What the task asks
Go through the data below and retype all of it exactly.

[Recorded data]
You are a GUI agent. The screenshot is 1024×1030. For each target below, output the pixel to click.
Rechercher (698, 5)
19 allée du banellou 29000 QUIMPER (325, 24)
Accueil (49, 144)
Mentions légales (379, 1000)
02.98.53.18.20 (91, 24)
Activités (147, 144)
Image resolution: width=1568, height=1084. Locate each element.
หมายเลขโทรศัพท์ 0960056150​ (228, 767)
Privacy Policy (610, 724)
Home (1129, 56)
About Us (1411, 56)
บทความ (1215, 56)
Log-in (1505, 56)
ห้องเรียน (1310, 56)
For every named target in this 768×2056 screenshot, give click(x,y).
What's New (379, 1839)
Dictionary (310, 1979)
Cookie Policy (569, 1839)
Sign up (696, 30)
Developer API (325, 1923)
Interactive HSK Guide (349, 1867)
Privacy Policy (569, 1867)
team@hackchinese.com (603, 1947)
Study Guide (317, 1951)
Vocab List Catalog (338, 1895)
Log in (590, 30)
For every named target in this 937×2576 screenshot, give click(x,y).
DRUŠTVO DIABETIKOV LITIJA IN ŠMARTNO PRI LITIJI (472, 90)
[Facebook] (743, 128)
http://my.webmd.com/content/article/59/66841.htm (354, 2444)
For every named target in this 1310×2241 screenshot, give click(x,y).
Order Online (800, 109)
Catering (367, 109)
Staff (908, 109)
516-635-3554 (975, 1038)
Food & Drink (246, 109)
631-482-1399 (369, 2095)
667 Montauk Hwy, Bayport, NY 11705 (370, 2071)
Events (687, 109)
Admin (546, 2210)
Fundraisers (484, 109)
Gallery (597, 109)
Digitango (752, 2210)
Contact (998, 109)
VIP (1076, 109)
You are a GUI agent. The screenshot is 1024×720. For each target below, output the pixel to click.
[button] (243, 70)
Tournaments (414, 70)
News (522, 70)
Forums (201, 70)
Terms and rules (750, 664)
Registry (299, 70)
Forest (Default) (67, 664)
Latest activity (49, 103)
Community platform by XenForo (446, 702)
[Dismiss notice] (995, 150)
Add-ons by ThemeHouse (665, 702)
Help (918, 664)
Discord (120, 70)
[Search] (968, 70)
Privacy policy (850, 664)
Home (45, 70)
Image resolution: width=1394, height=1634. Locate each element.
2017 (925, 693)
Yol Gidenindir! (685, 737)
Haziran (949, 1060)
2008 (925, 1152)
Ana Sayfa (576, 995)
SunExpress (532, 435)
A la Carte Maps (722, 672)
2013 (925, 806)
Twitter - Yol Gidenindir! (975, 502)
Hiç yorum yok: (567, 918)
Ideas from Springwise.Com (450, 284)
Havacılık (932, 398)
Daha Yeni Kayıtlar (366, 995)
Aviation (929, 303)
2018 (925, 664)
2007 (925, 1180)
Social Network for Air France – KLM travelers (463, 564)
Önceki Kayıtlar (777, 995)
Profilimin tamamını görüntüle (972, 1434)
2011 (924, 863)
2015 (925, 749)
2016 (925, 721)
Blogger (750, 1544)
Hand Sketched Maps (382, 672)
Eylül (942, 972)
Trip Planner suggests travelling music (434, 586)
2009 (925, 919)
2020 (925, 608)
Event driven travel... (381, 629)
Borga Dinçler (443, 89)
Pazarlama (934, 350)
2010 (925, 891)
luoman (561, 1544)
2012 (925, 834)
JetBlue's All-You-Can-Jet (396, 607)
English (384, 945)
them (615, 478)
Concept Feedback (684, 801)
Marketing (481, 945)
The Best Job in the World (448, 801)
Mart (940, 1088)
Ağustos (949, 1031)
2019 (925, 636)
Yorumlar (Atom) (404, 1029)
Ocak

Answer area
You are a GUI agent. The screenshot is 1024×1030. For each target below, output the pixel to click.
Rechercher (698, 5)
19 allée du banellou 29000 QUIMPER (325, 24)
Accueil (49, 144)
Mentions légales (379, 1000)
02.98.53.18.20 (91, 24)
Activités (147, 144)
Image resolution: width=1568, height=1084. Locate each element.
หมายเลขโทรศัพท์ 0960056150​ (228, 767)
Privacy Policy (610, 724)
Home (1129, 56)
About Us (1411, 56)
บทความ (1215, 56)
Log-in (1505, 56)
ห้องเรียน (1310, 56)
For every named target in this 768×2056 screenshot, give click(x,y).
What's New (379, 1839)
Dictionary (310, 1979)
Cookie Policy (569, 1839)
Sign up (696, 30)
Developer API (325, 1923)
Interactive HSK Guide (349, 1867)
Privacy Policy (569, 1867)
team@hackchinese.com (603, 1947)
Study Guide (317, 1951)
Vocab List Catalog (338, 1895)
Log in (590, 30)
For every named target in this 937×2576 screenshot, give click(x,y).
DRUŠTVO DIABETIKOV LITIJA IN ŠMARTNO PRI LITIJI (472, 90)
[Facebook] (743, 128)
http://my.webmd.com/content/article/59/66841.htm (354, 2444)
For every named target in this 1310×2241 screenshot, give click(x,y).
Order Online (800, 109)
Catering (367, 109)
Staff (908, 109)
516-635-3554 (975, 1038)
Food & Drink (246, 109)
631-482-1399 (369, 2095)
667 Montauk Hwy, Bayport, NY 11705 (370, 2071)
Events (687, 109)
Admin (546, 2210)
Fundraisers (484, 109)
Gallery (597, 109)
Digitango (752, 2210)
Contact (998, 109)
VIP (1076, 109)
You are a GUI agent. The screenshot is 1024×720. For each target below, output the pixel to click.
[button] (243, 70)
Tournaments (414, 70)
News (522, 70)
Forums (201, 70)
Terms and rules (750, 664)
Registry (299, 70)
Forest (Default) (67, 664)
Latest activity (49, 103)
Community platform by XenForo (446, 702)
[Dismiss notice] (995, 150)
Add-ons by ThemeHouse (665, 702)
Help (918, 664)
Discord (120, 70)
[Search] (968, 70)
Privacy policy (850, 664)
Home (45, 70)
Image resolution: width=1394, height=1634. Locate each element.
2017 (925, 693)
Yol Gidenindir! (685, 737)
Haziran (949, 1060)
2008 (925, 1152)
Ana Sayfa (576, 995)
SunExpress (532, 435)
A la Carte Maps (722, 672)
2013 (925, 806)
Twitter - Yol Gidenindir! (975, 502)
Hiç yorum yok: (567, 918)
Ideas from Springwise.Com (450, 284)
Havacılık (932, 398)
Daha Yeni Kayıtlar (366, 995)
Aviation (929, 303)
2018 (925, 664)
2007 (925, 1180)
Social Network for Air France – KLM travelers (463, 564)
Önceki Kayıtlar (777, 995)
Profilimin tamamını görüntüle (972, 1434)
2011 (924, 863)
2015 (925, 749)
2016 (925, 721)
Blogger (750, 1544)
Hand Sketched Maps (382, 672)
Eylül (942, 972)
Trip Planner suggests travelling music (434, 586)
2009 (925, 919)
2020 (925, 608)
Event driven travel... (381, 629)
Borga Dinçler (443, 89)
Pazarlama (934, 350)
2010 (925, 891)
luoman (561, 1544)
2012 (925, 834)
JetBlue's All-You-Can-Jet (396, 607)
English (384, 945)
them (615, 478)
Concept Feedback (684, 801)
Marketing (481, 945)
The Best Job in the World (448, 801)
Mart (940, 1088)
Ağustos (949, 1031)
2019 (925, 636)
Yorumlar (Atom) (404, 1029)
Ocak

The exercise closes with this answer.